Now, if the world was perfect, if bandwidth was infinite, if routers didn't have queues, and if round trip times were zero, then this would be a perfectly working approach. Alas, that's not what the world looks like.
For that reason, TCP does a couple of things differently such as sending out several segments before blocking to wait for acknowledgements (with a diversity of different algorithms that adjust the window in different ways to provide best possible throughput without dropping too many packets on the wire).
Also, it tries to avoid sending single-byte (or very-few-byte) datagrams because that's a very obnoxious thing. This is done by what's called Nagle's algorithm, and it is actually pretty simple. Tiny amounts of data are bufferend and held back until the previously sent packet was acknowledged (which is what TCP would normally have done anyway, without delayed ACKs). This automatically rate-limits tiny sends and batches data together without the need for a lot of extra logic. Unless you explicitly specify TCP_NODELAY
for a socket, that's the behavior that you normally get on every reasonable system. Well, in theory it's that simple, in practice, with delayed ACKs, it's a tidbit more complicated, but let's ignore that.
On the other hand, every now and then, TCP sends out data, with or without delay at its own discretion, based on unknown, unspecified, obscure metrics. Data size and time are parameters that play a role, without you or me, or anyone knowing exactly. Sending out anything that's present in the buffers every so-and-so-many hundred milliseconds is a common approach. While this sounds rather awful, it's actually good enough for 99.9% of all people, 99.9% of the time.
Remember, TPC is not a guaranteed realtime (or zero-delay) magical delivery system. It's a simulation of a reliable, ordered byte stream. Where "reliable" doesn't even mean that you have a guarantee that data will arrive at the other end. This is a guarantee that no protocol could possibly provide! Imagine what happens if I pull out the network cable, how do you guarantee that data will arrive?
You only have the guarantee that TCP will try its very best (by re-sending, if necessary), and you will know in case it didn't work. Other than with raw IP datagrams or UDP, for example. Where you boldly send out stuff, and nobody tells you whether or not something was sent and received at all, or maybe dropped, lost, whatever.
Sometimes, TCP sending your data on its own behalf is just not what you want, though! Sometimes, you have several smaller pieces of data that you preferrably want to have sent in one block. A "typical" server reply that starts with some header data, followed by the actual contents is an example of that. Sure enough, you don't want TCP to send out the pretty useless header alone, and then send out the actual contents later, only because you need two or three calls to send
, and someone tries to be extra smart while you're done half-way.
Partial datagrams waste bandwidth and are more likely to cause a packet getting dropped somewhere on the internet (more packets on the wire means more packets dropped, inevitably).

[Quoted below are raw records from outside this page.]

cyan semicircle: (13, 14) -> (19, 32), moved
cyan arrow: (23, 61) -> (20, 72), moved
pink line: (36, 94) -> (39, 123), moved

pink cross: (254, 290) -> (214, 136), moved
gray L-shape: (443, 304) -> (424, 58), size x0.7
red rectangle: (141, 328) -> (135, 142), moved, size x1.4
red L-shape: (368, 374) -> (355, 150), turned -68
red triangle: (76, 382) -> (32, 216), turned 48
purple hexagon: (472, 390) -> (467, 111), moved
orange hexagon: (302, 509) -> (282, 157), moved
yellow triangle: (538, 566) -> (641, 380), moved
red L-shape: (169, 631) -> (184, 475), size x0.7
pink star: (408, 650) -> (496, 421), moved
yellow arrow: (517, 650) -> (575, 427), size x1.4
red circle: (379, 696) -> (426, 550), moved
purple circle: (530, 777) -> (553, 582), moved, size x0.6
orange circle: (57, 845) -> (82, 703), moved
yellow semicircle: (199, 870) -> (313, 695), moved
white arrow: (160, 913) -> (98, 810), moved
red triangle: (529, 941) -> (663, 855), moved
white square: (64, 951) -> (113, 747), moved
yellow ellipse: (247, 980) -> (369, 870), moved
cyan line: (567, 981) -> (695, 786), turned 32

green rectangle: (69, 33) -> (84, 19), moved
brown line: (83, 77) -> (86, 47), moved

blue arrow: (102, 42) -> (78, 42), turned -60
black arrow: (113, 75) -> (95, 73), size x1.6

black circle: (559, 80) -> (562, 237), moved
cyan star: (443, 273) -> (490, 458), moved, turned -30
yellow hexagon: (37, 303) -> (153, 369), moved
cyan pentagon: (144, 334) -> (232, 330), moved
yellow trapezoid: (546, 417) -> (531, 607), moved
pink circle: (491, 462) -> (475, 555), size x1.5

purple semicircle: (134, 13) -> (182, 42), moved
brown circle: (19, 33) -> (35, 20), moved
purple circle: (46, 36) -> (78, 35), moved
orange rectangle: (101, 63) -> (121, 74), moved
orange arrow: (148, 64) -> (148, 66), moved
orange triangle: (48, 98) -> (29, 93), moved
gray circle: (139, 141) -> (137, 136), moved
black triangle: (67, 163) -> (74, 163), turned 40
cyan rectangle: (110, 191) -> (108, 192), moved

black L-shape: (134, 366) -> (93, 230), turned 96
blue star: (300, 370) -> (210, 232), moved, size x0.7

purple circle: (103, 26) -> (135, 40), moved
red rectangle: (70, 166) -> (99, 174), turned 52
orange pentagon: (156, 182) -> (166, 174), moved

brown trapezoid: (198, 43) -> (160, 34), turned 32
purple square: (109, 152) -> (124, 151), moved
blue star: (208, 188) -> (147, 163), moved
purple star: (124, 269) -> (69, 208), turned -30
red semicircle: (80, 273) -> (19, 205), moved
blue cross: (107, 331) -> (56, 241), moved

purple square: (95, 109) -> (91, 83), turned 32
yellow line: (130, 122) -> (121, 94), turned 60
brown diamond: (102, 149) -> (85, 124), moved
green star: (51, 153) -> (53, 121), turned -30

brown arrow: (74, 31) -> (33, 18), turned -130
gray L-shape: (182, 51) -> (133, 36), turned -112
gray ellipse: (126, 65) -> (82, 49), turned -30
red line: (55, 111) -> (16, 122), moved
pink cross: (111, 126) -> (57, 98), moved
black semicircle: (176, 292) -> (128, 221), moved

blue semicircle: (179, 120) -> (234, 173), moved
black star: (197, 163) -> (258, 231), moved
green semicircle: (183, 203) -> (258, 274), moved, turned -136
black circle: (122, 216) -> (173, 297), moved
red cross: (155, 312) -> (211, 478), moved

That is the reason why such things as TCP_CORK
(or TCP_NOPUSH
in BSD) exist. This is basically the exact opposite of TCP_NODELAY
, you're telling the network stack that you are going to add a couple of chunks of data one-by-one, and your expectation is that TCP doesn't in the mean time send out a half-MTU sized or even smaller datagram, or whatever.
The actual behavior, again, differs depending on what OS you run on. BSD, for example, will buffer data until a max-sized datagram worth of data is in the buffers (then send a MTU-sized datagram, and buffer again), or until you set TCP_NOPUSH
to zero again, or until you close the socket (at which time it will send out the remainder). Linux, on the other hand side, will strictly comply with your request for 200 milliseconds, and then, devil may care, send out partial data anyway.
As a sidenote, the fact that TCP may send out remaining data upon calling close
is a good reason to actually check the return code (which many people don't do, who cares what close
may return!). Unless you do check, there's no way of knowing what has been going on, no way of being sure your guarantees are what you think they are.